At Softwave, we want to do something in healthcare that’s never been done before.  One of our early researchers, Johannes Holfeld, MD (pictured on the left) who’s a full time cardiac surgeon, has taken a concept from hypothesis to clinical treatments over the last 12 years.  He’s helped our company prove that our technology, which is genuine lithotripsy, that electro hydraulically produced supersonic sound waves traveling 3,355 mph will first compress cells & then expand them.  These sound waves cause a shearing force that helps improve cell membrane via a process called mechanotransduction – this is a little known phenomenon that turns on super genes in our body that help with:
• boosting our immune system
• supercharging our mitochondrial (the powerhouse to our cells)
• activating stem cells, which are the repairmen of our bodies
• regenerate tissue through connective tissue activation

Softwave also turns ON anti-inflammatory genes, specifically Toll-Like Receptor 3, which is considered an innate immune responder. So good that it requires a new word or name to describe what you’ve created.  Elon Musk did this when he developed  Ludicrous mode in his model S Tesla.  Softwave & Dr. Holfeld are creating a new category called: Cardiac Regeneration.  Up until this point, there hasn’t been any therapy to help a patient who had a heart attack.  The myocardial infarction, which is a loss of blood supply for a period of time that causes necrosis or death of heart tissue.  Scar tissue develops & then loss of cardiac function.  They lose efficiency in the pumping of their heart & it only gets worse with time.  It’s called congestive heart failure.  It’s a terrible disease & I watched my own Dad die from these exact complications.  Dr. Holfeld & his talented team out of Innsbruck, Austria have now treated 57 patients with our patented technology using shockwave devices directly on the cardiac tissue post bypass surgery with astonishing results.  Post treatment patients who’ve undergone the procedure now demonstrate an 11% improvement in left ventricular ejection output.  What makes this amazing is that the closest thing that ever came close to any improvement in heart function was when $50,000 dollars worth of stem cells were injected into the cardiac tissue, which showed a 5% improvement.  The excessive cost & invasiveness of the procedure makes it unlikely to make this available to the general population. Dr. Holfeld’s patient showed more than double the improvements of the heart’s function, when compared to the next closest therapy.  Plus the data shows that the improvements are stable, when measuring the patients even a year after the shockwave on the cardiac muscle.

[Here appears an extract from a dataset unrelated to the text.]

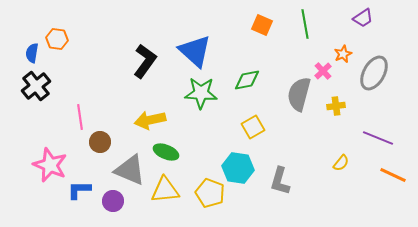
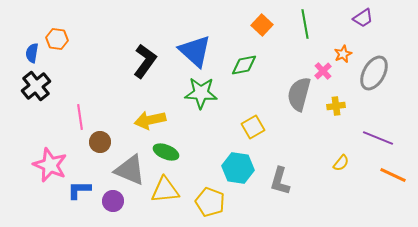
orange square: rotated 20 degrees clockwise
green diamond: moved 3 px left, 15 px up
yellow pentagon: moved 9 px down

These are some exciting times. We’re experiencing some of the greatest advancements in non invasive procedures in the history of medicine.  Experts are saying that cardiac tissue regeneration have the potential to transform the way we treat patients eternally.  Some are calling this futuristic.  Other than science fiction novels & movies, when is the last time you’ve ever heard of a healthcare provider mentioning such advancements?  Just NOW!!